PROBLEM TO SOLVE: Once the pictures have been removed, repeat the remainder of the records exactly.

SUPPLIED DATA:

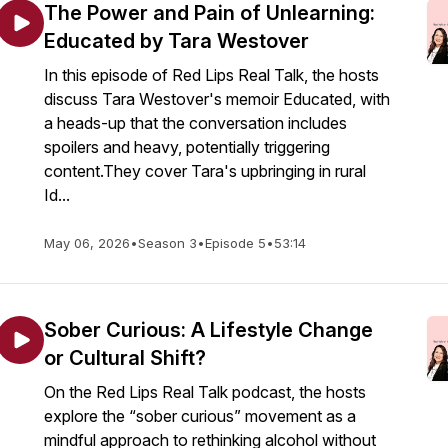
The Power and Pain of Unlearning:
Educated by Tara Westover
In this episode of Red Lips Real Talk, the hosts
discuss Tara Westover's memoir Educated, with
a heads-up that the conversation includes
spoilers and heavy, potentially triggering
content.They cover Tara's upbringing in rural
Id...
May 06, 2026
•
Season 3
•
Episode 5
•
53:14
Sober Curious: A Lifestyle Change
or Cultural Shift?
On the Red Lips Real Talk podcast, the hosts
explore the “sober curious” movement as a
mindful approach to rethinking alcohol without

WORKED SOLUTION:
The Power and Pain of Unlearning:
Educated by Tara Westover
In this episode of Red Lips Real Talk, the hosts
discuss Tara Westover's memoir Educated, with
a heads-up that the conversation includes
spoilers and heavy, potentially triggering
content.They cover Tara's upbringing in rural
Id...
May 06, 2026
•
Season 3
•
Episode 5
•
53:14
Sober Curious: A Lifestyle Change
or Cultural Shift?
On the Red Lips Real Talk podcast, the hosts
explore the “sober curious” movement as a
mindful approach to rethinking alcohol without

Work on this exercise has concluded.